Il convient également de reconnaitre les limites d’une démarche pareille, car elle prétend répondre au désarroi provoqué chez les jeunes et les couches saines de la société par l’occupation américaine de 1915. Incapable d’avoir pu rectifier le tir, la société en a subi trois (3) en un siècle, dont deux (2) à dix (10) ans d’intervalle l’une de l’autre, soit 1994 et 2004 ; non compris les multiples missions dites de maintien de la paix conduites sous couvert des Nations Unies. Ce que le professeur Leslie Manigat décrit comme une thérapie de tutelle et de curatelle paracoloniale sous l’égide de l’ONU.
La bourgeoisie et le contexte de la formation sociale haïtienne
La notion de bourgeoisie traduit, dans une large mesure, la corrélation entre une catégorie d’hommes et le milieu dans lequel ils évoluent dans un temps donné.

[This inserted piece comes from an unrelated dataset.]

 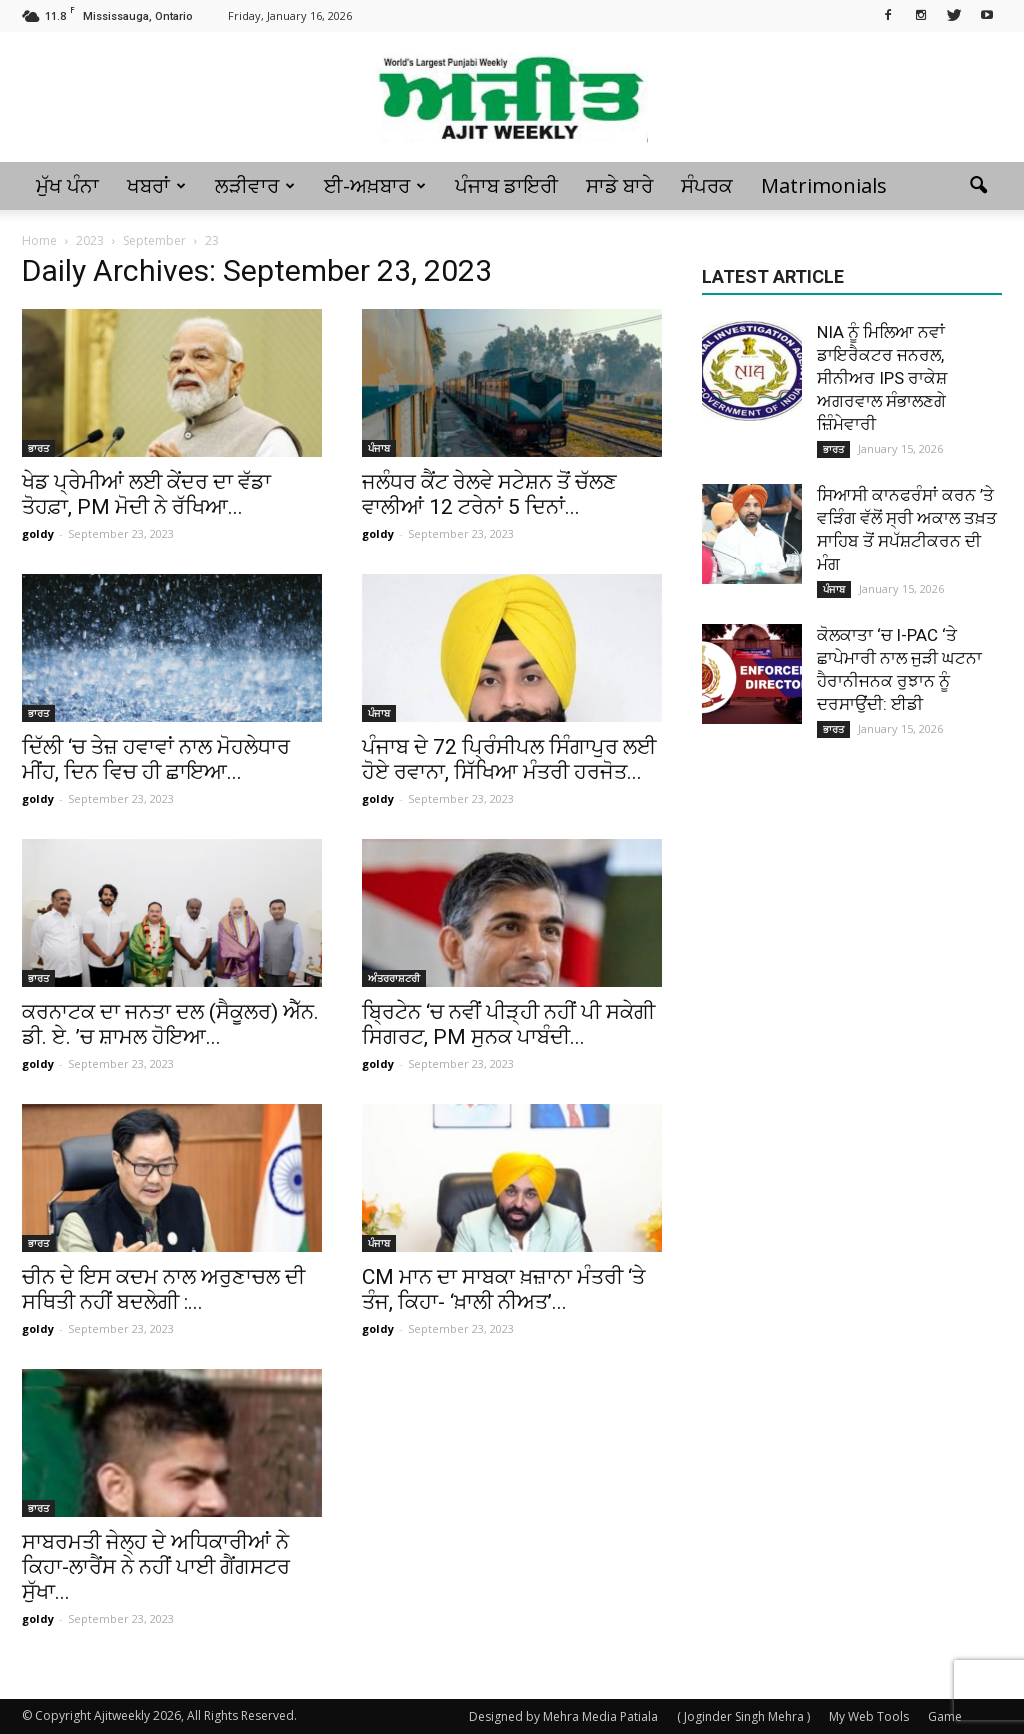 I want to click on ਕਰਨਾਟਕ ਦਾ ਜਨਤਾ ਦਲ (ਸੈਕੂਲਰ) ਐੱਨ. ਡੀ. ਏ. ’ਚ ਸ਼ਾਮਲ ਹੋਇਆ..., so click(x=170, y=1024).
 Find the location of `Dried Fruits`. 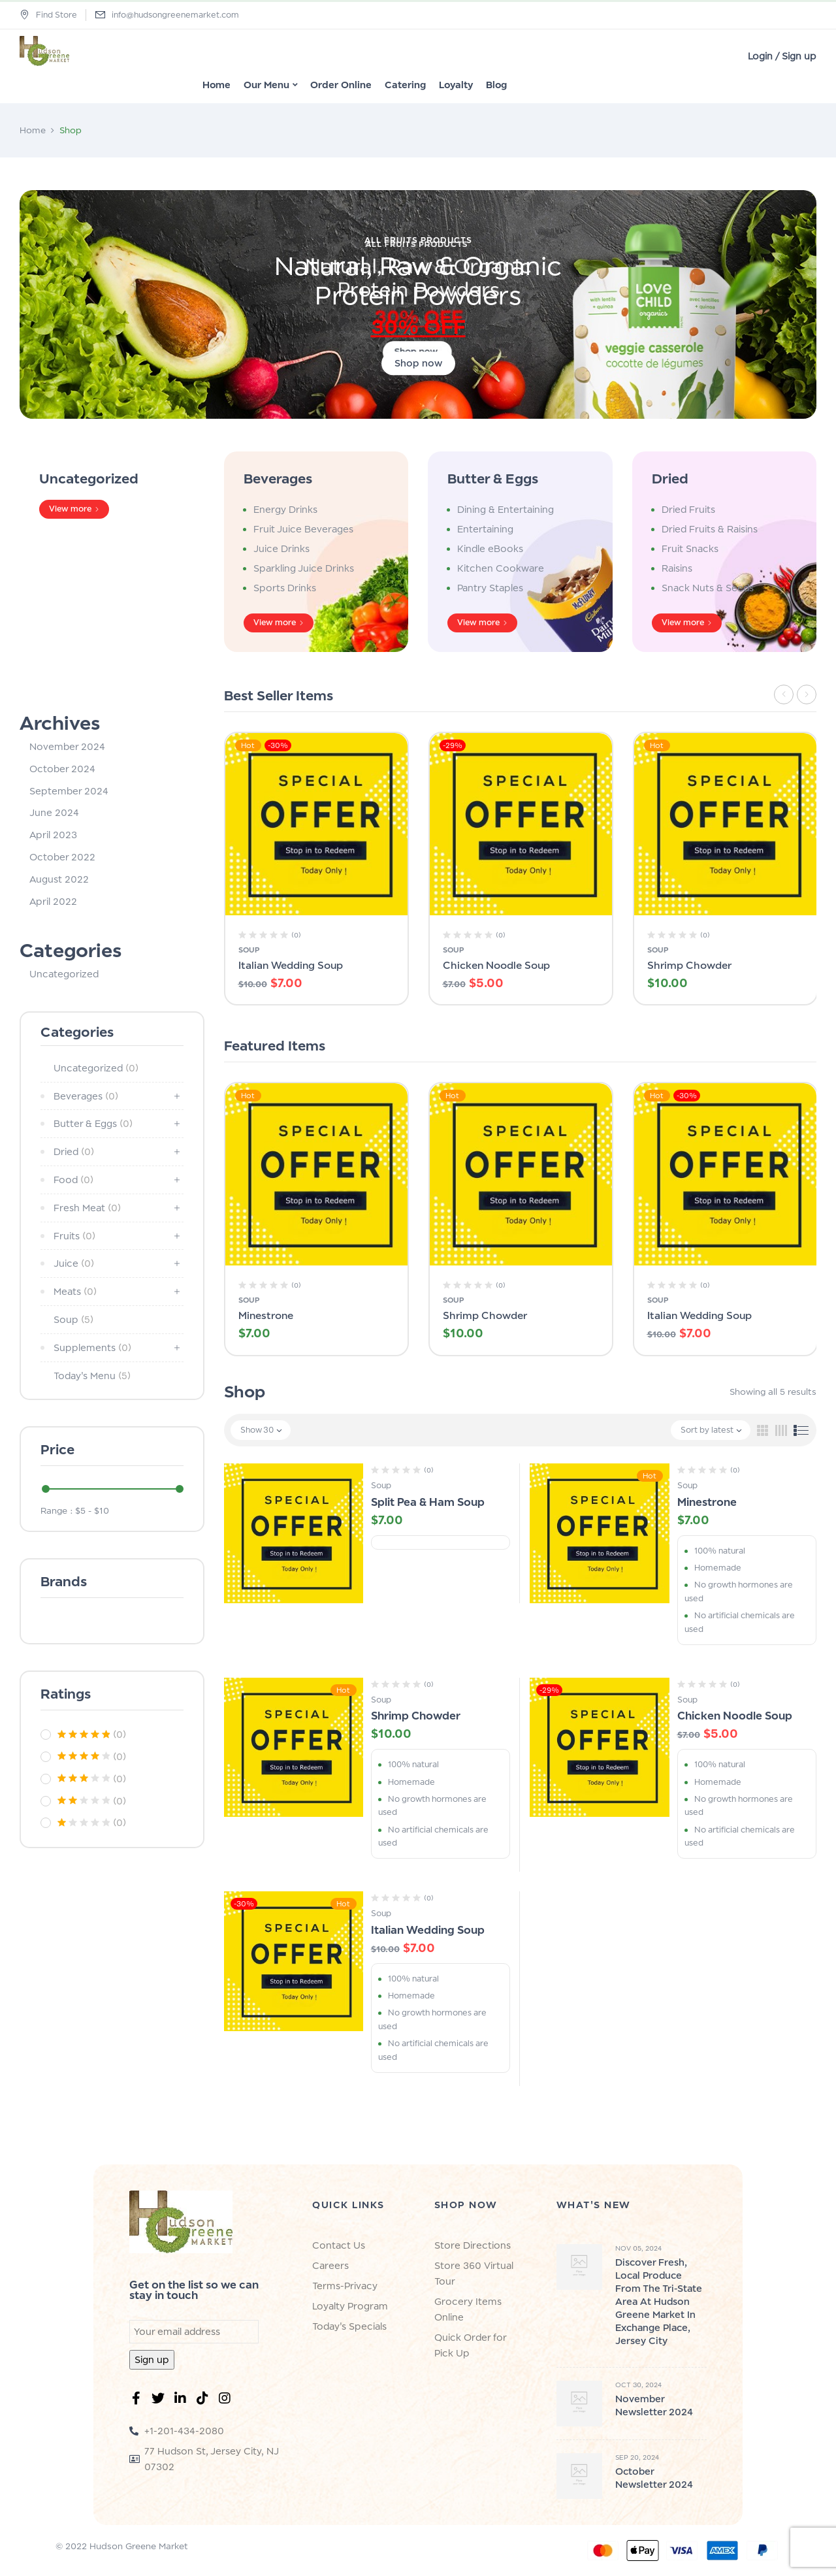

Néanmoins si la question de bourgeoisie s’étend à bien des sociétés, son mode d’appropriation varie d’une société à une autre et d’une région à d’autres également. Aussi, en dépit des progrès accusés par certaines sociétés en matière d’organisation et de développement, la disparité continue-t-elle à peser de tout son poids. Par exemple, après plus de deux cent treize ans (213) ans d’existence, mises à part les villes héritées de la colonisation, seulement quatre (4) villes nouvelles ont été fondées au cours de la période haïtienne.
Loin d’être un fait banal, cette situation est symptomatique, à la fois d’un état d’esprit, mais surtout d’un mode d’appropriation de l’espace par les nouvelles élites.
Pour bien comprendre cet aspect très fondamental de la problématique d’organisation et de développement de la nouvelle société, le Docteur Jean Price Mars, grâce à l’ouvrage La vocation de l’élite, nous offre un éclairage à couper le souffle à ce propos.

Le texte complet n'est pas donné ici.